Dice Elisabetta Tulliani, compagna di Gianfranco Fini, a proposito dei suoi legami con Mario Totaro: «Il solito giornaletto legato ad Arcore ha tirato fuori una cosa non vera, basandosi sul sentito dire. Totaro è iscritto ad Italia Futura ed era stato candidato con loro come lui stesso ha dichiarato. Non è il mio socio». La Tulliani dimentica però che il primo a dare la notizia è stato il Corriere del Mezzogiorno: anche questo è un «giornaletto legato ad Arcore»?

Il governo Monti ha di fatto affossato il settore automobilistico, ma questo non impedisce, a chi si ne occupa in un modo o nell'altro, di rincorrere un posto come parlamentare nel gruppo che fa capo al premier bocconiano.

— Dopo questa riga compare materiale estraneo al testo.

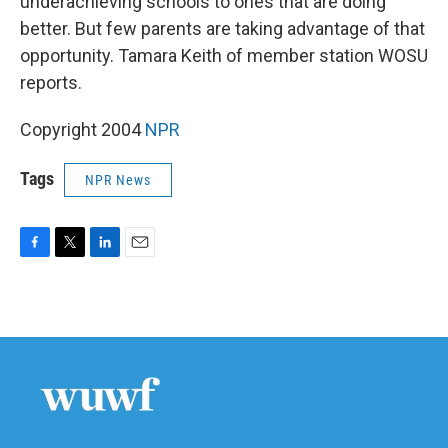
underachieving schools to ones that are doing
better. But few parents are taking advantage of that
opportunity. Tamara Keith of member station WOSU
reports.
Copyright 2004
NPR
Tags
NPR News
F
T
L
E
a
w
i
m
c
i
n
a
e
t
k
i
b
t
e
l
o
e
d
o
r
I
k
n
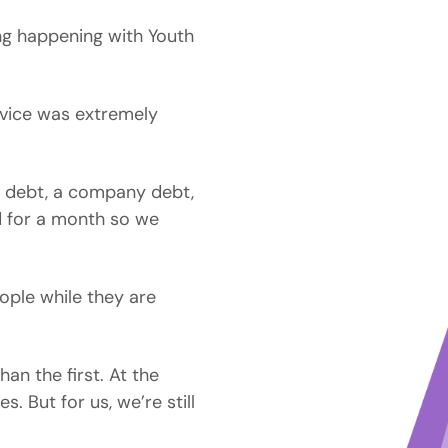
ing happening with Youth
rvice was extremely
a debt, a company debt,
d for a month so we
eople while they are
an the first. At the
s. But for us, we’re still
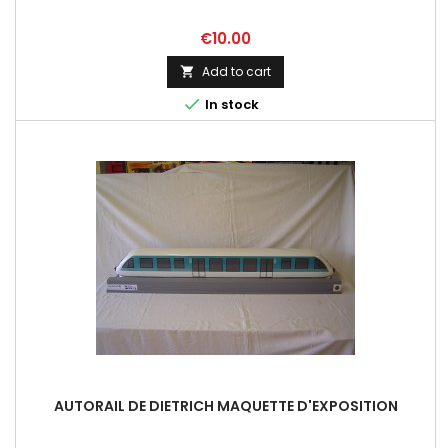
Price
€10.00
Add to cart


In stock
AUTORAIL DE DIETRICH MAQUETTE D'EXPOSITION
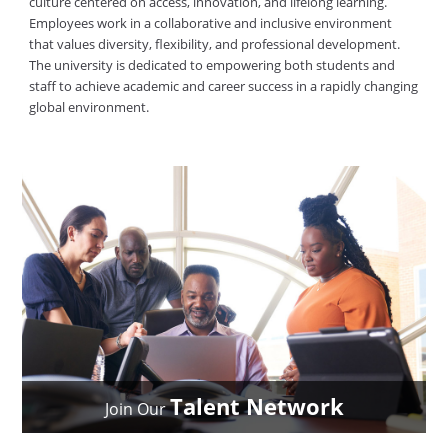
culture centered on access, innovation, and lifelong learning.
Employees work in a collaborative and inclusive environment
that values diversity, flexibility, and professional development.
The university is dedicated to empowering both students and
staff to achieve academic and career success in a rapidly changing
global environment.
Talent Network
Join Our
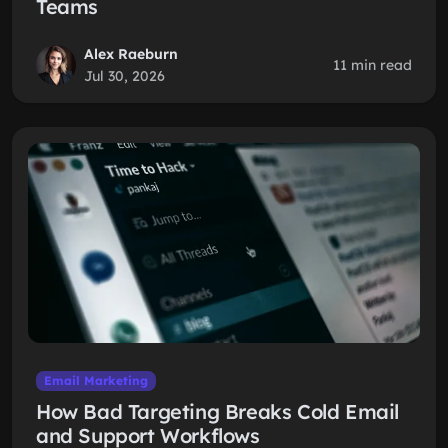
Teams
Alex Raeburn
11 min read
Jul 30, 2026
Email Marketing
How Bad Targeting Breaks Cold Email
and Support Workflows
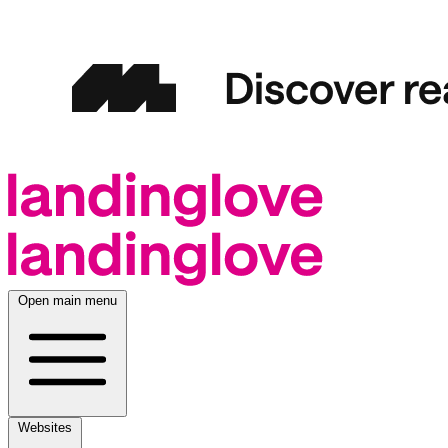
Open main menu
Websites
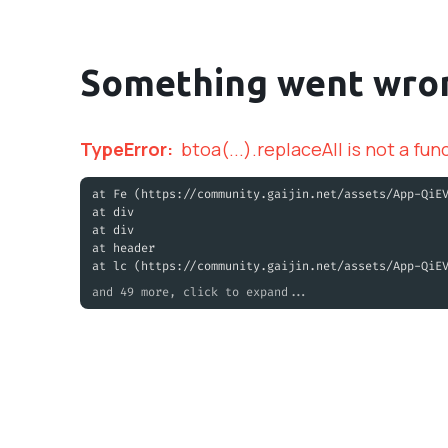
Something went wro
TypeError
:
btoa(...).replaceAll is not a fun
at Fe (https://community.gaijin.net/assets/App-QiE
at div
at div
at header
at lc (https://community.gaijin.net/assets/App-QiE
and 49 more, click to expand...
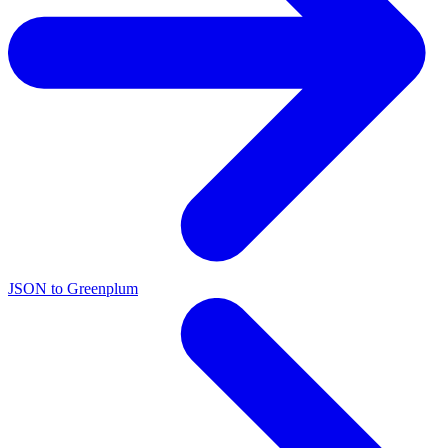
JSON to Greenplum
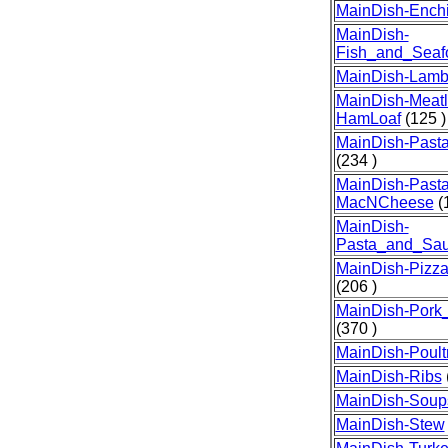
MainDish-Ench
MainDish-
Fish_and_Seaf
MainDish-Lam
MainDish-Meatl
HamLoaf
(125 )
MainDish-Past
(234 )
MainDish-Pasta
MacNCheese
(1
MainDish-
Pasta_and_Sa
MainDish-Pizz
(206 )
MainDish-Por
(370 )
MainDish-Poult
MainDish-Ribs
MainDish-Soup
MainDish-Stew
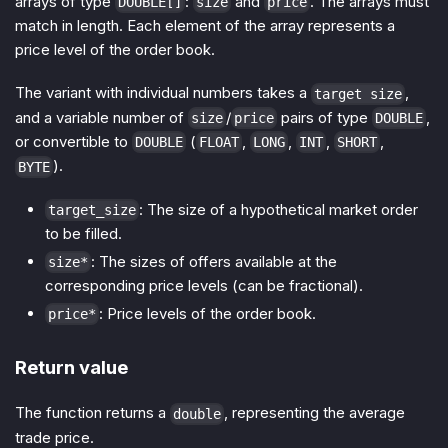
arrays of type
:
and
. The arrays must
DOUBLE[]
size
price
match in length. Each element of the array represents a
price level of the order book.
The variant with individual numbers takes a
,
target size
and a variable number of
/
pairs of type
,
size
price
DOUBLE
or convertible to
(
,
,
,
,
DOUBLE
FLOAT
LONG
INT
SHORT
).
BYTE
: The size of a hypothetical market order
target_size
to be filled.
: The sizes of offers available at the
size*
corresponding price levels (can be fractional).
: Price levels of the order book.
price*
Return value
The function returns a
, representing the average
double
trade price.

Tra questi ci sarebbe anche Giovanna Mazzocchi, editrice di Domus.

La voce circolava forte ieri, a Milano, durante l'annuale «QuattroruoteDay», evento che ha visto l'intervento anche dell'industriale Alberto Bombassei, patron di Brembo, pure candidato, nonché amicissimo di un altro montiano, il ferrarista Luca Cordero di Montezemolo.